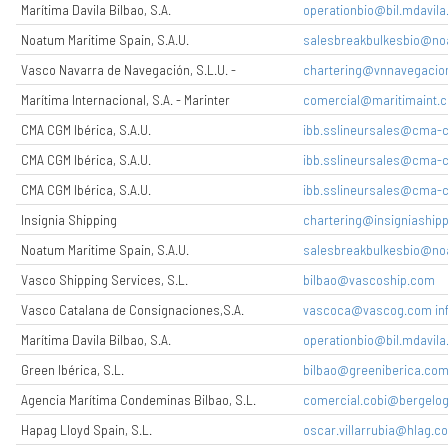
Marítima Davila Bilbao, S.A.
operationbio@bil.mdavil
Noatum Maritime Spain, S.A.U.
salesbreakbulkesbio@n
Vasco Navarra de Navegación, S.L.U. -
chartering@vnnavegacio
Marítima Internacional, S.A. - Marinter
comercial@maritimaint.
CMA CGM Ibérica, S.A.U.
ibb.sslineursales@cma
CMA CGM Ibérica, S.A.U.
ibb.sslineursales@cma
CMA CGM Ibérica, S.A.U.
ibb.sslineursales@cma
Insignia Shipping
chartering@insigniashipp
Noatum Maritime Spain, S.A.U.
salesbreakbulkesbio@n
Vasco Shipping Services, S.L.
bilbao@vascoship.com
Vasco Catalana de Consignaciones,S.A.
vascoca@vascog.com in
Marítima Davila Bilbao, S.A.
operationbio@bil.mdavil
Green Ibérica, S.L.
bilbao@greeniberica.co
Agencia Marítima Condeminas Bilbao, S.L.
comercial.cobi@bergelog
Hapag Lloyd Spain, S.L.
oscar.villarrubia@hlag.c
---
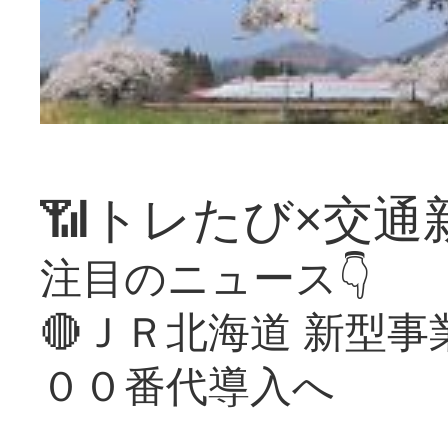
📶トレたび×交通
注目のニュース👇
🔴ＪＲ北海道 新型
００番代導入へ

#### WORK ITEM
Of the lines in the data, report each one containing the string "Marítima".

#### YOUR RESPONSE
Marítima Davila Bilbao, S.A.
Marítima Internacional, S.A. - Marinter
Marítima Davila Bilbao, S.A.
Agencia Marítima Condeminas Bilbao, S.L.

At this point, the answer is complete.